Problem: Your reply should be made up of every line in the records below that holds the string "Parliament".

Provided data:
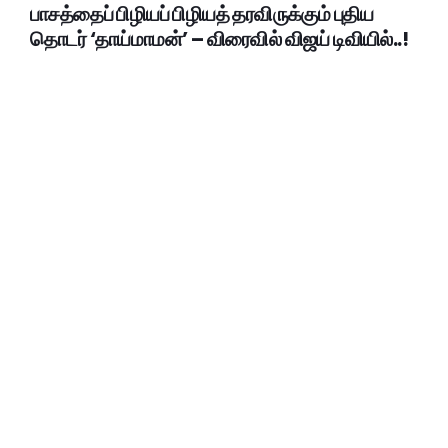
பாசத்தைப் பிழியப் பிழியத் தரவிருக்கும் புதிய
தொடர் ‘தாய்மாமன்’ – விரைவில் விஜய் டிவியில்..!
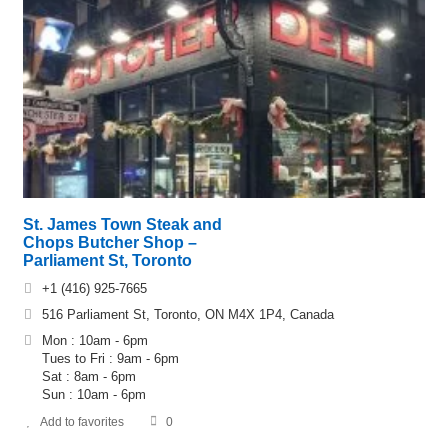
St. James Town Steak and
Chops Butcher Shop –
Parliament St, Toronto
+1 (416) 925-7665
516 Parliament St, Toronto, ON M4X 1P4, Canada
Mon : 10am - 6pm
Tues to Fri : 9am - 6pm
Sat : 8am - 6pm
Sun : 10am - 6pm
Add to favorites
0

Completed task:
Parliament St, Toronto
516 Parliament St, Toronto, ON M4X 1P4, Canada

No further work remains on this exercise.